Maria Farland, Ph.D., associate professor of English at Fordham University, was awarded the Constance M. Rourke Prize by the American Studies Association at its annual meeting in Philadelphia on Friday, Oct. 12.
Farland was honored for having published the best article of 2006 in the association’s flagship journal, American Quarterly. Her article, “W. E. B. DuBois, Anthropometric Science, and the Limits of Racial Uplift,” appeared in the journal’s December 2006 issue. The article examines DuBois’s lost study of a predominantly black county in Alabama that sought to refute the belief that blacks were mentally and physically inferior to whites. The study was destroyed by the U.S. Census Bureau, and Farland wrote that “its findings have disappeared almost entirely from the historical record.” Farland’s analysis, however, shows how DuBois used some of the data in his 1911 novel, The Quest of the Silver Fleece.

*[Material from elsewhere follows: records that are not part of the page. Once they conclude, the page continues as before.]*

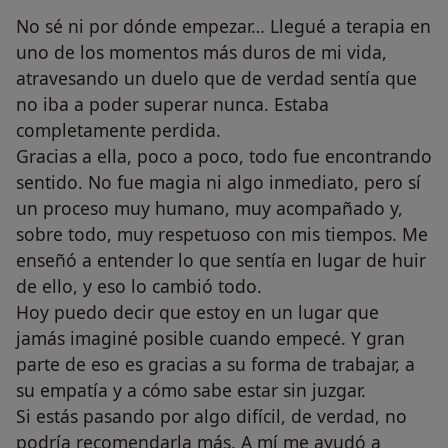
No sé ni por dónde empezar… Llegué a terapia en
uno de los momentos más duros de mi vida,
atravesando un duelo que de verdad sentía que
no iba a poder superar nunca. Estaba
completamente perdida.
Gracias a ella, poco a poco, todo fue encontrando
sentido. No fue magia ni algo inmediato, pero sí
un proceso muy humano, muy acompañado y,
sobre todo, muy respetuoso con mis tiempos. Me
enseñó a entender lo que sentía en lugar de huir
de ello, y eso lo cambió todo.
Hoy puedo decir que estoy en un lugar que
jamás imaginé posible cuando empecé. Y gran
parte de eso es gracias a su forma de trabajar, a
su empatía y a cómo sabe estar sin juzgar.
Si estás pasando por algo difícil, de verdad, no
podría recomendarla más. A mí me ayudó a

The American Studies Association is the nation’s oldest and largest organization devoted to the interdisciplinary study of American culture and history. The association presents eight awards each year to scholars whose work has made a significant contribution to American studies.
Herman Beavers, Ph.D., professor of English at the University of Pennsylvania and member of the jury committee, called Farland’s piece “one of the most original and persuasive essays on DuBois’s work as a social scientist and creative writer” that provided literary scholars with a “much more profound understanding as to why DuBois turned from social scientific research to writing novels.”